* Assigned task
Transcribe exactly the lines from the one holding "ZUM WARENKORB HINZUFÜGEN" through the closing line of the entries below. Pictures stay out of the copy.

Records supplied Block Start

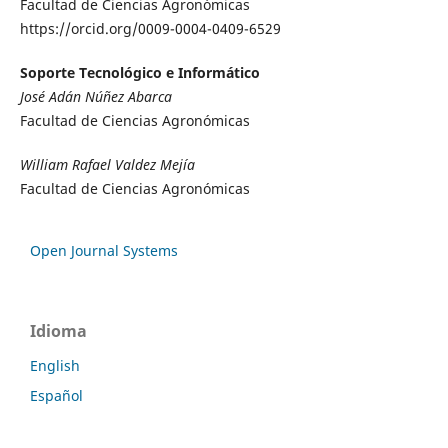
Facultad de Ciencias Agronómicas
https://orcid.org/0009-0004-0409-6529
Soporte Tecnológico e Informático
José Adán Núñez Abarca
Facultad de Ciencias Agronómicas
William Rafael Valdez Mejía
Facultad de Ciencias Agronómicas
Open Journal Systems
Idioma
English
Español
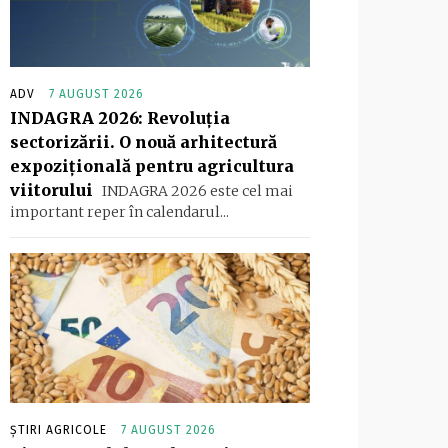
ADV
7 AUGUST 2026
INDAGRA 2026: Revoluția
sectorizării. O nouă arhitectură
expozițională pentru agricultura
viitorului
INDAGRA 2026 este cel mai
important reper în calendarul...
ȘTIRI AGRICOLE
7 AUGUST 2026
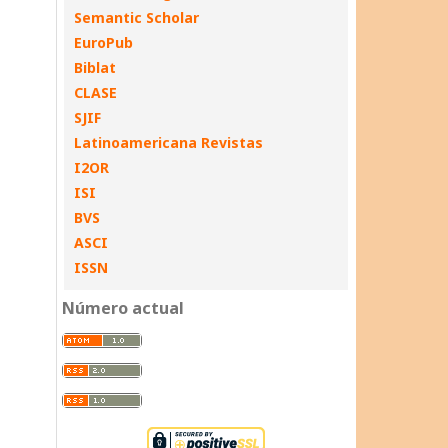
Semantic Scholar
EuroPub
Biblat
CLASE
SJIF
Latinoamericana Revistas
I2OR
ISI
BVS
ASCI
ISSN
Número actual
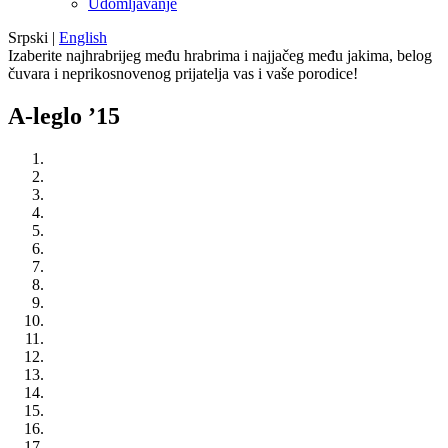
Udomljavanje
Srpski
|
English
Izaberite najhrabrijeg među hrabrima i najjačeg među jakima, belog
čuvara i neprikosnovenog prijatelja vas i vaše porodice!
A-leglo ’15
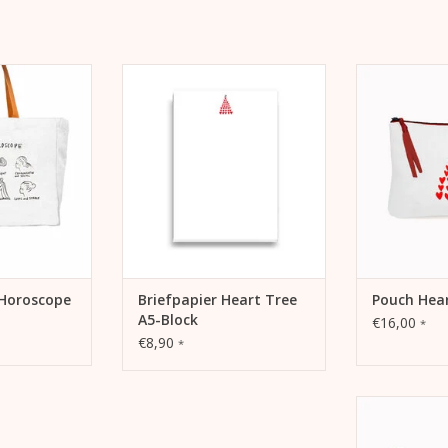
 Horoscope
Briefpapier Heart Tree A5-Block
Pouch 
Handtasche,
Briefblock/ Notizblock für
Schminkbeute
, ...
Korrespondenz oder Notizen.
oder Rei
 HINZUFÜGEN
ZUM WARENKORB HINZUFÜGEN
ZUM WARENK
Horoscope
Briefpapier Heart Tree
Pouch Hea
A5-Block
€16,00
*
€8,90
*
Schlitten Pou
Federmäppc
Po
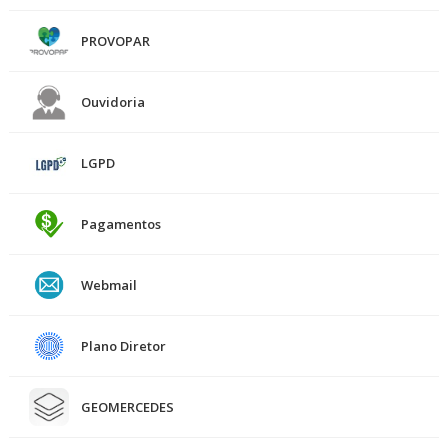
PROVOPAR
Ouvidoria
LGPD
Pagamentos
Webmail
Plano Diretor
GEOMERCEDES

Records supplied Block End

* Answer to the exercise
ZUM WARENKORB HINZUFÜGEN
ZUM WARENK
Horoscope
Briefpapier Heart Tree
Pouch Hea
A5-Block
€16,00
*
€8,90
*
Schlitten Pou
Federmäppc
Po
PROVOPAR
Ouvidoria
LGPD
Pagamentos
Webmail
Plano Diretor
GEOMERCEDES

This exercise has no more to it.